Claudia M. Vukovich, RCP, RRT, AE-C, CCM, Celeste Kivler, RCP, RRT, AE-C, CCRC, and Samuel Louie, MD

indications for spirometryOffice spirometry is essential, inexpensive, and profitable in the diagnosis and monitoring of chronic obstructive pulmonary disease (COPD). It is as essential to the outpatient clinic for assessing dyspnea as a sphygmomanometer is to assessing hypertension.

But why, how, and when?

Why Do Spirometry?

• To hunt for objective evidence of lung disease prompted by a chief concern of dyspnea and/or cough or exercise intolerance
• To confirm the presence of an obstructive or restrictive pattern to breathing
• To provide an index of lung disease severity and disease progression and prognosis over months and years
• To objectively assess the immediate response to and need for bronchodilator therapy
• To meet Centers for Medicare and Medicaid Services (CMS) and National Quality Forum (NQF) measures for quality performance (NQF measure 0091 for COPD and spirometry evaluation) and capture billing codes for reimbursement for procedures related to clinic care

Remember that spirometry cannot differentiate asthma from COPD. And COPD is not as irreversible as has been taught. A more relevant term is ROAD, or reversible obstructive airway diseases. ROAD could become a new taxonomic term for the syndromes of asthma, COPD, and asthma-COPD overlap syndrome (ACOS).1

Up to 65.6% of COPD patients can experience a 15% or greater improvement in FEV1 (forced expiratory volume in the first second of expiration) after bronchodilator challenge, meeting the reversibility criteria established by the American College of Chest Physicians,  and 54% of the same group of COPD patients can meet American Thoracic Society reversibility or responsiveness criteria (FEV1 ≥ 12% and ≥ 200 mL) after bronchodilators.2

The key question to ask is: Does spirometry reveal a pattern of lung function that is normal, or does it reveal a pattern that is obstructive, restrictive, or both?

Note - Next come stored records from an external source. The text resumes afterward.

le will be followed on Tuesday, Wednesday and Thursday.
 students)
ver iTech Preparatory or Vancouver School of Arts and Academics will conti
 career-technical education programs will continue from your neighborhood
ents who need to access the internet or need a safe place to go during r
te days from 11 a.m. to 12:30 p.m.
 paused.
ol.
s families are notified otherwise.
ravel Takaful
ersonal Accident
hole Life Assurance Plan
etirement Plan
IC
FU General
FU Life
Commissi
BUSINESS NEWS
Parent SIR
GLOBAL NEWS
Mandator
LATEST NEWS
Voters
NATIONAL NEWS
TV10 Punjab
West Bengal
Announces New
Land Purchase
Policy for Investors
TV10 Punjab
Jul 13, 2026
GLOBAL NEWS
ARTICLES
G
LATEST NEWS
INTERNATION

The finding of an obstructive pattern, or “chronic air constipation,” provides an opportunity for the patient and clinician to improve airflow obstruction and lung volumes with inhaled short- and long-acting bronchodilators and can lead to a diagnosis of asthma, COPD, or ACOS.

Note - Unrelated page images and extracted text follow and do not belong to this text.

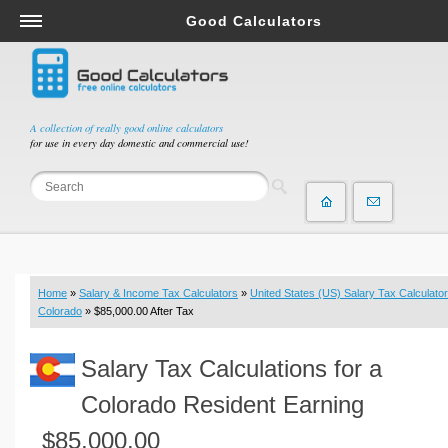
Good Calculators
Salary & Income Tax Calculators
Mortgage Calculators
Retirement Calculators
A collection of really good online calculators
for use in every day domestic and commercial use!
Depreciation Calculators
Statistics and Analysis Calculators
Date and Time Calculators
Contractor Calculators
Budget & Savings Calculators
Home
»
Salary & Income Tax Calculators
»
United States (US) Salary Tax Calculator
Loan Calculators
Colorado
» $85,000.00 After Tax
Forex Calculators
Salary Tax Calculations for a
Real Function Calculators
Engineering Calculators
Colorado Resident Earning
Tax Calculators
$85,000.00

How Are Spirometry Tests Done? 

Two graphs or figures are created when a patient is asked to take a maximum breath (vital capacity) into the lungs and then to exhale completely as forcefully as possible. FEV1, forced vital capacity (FVC, the lung volume representing the total amount of air a patient can forcibly exhale after maximum inhalation), and the FEV1/FVC ratio pre- and post-bronchodilator are obtained from the spirogram, which records the volume exhaled from the lungs (L) against time (seconds, Figure 1). The patient should exhale for no more than 6 seconds. The patient does three FVC maneuvers, and the best or largest two FEV1 and FVC efforts should be within 200 mL of each other.

spirogram

Additional information can be collected by depicting the same breath into and out of the lungs as a flow-volume loop, which records and plots the flow of a breath (L/s) against the same forced vital capacity lung volume (L). Breath flowing into the lungs is negative flow, and out of the lungs is positive flow.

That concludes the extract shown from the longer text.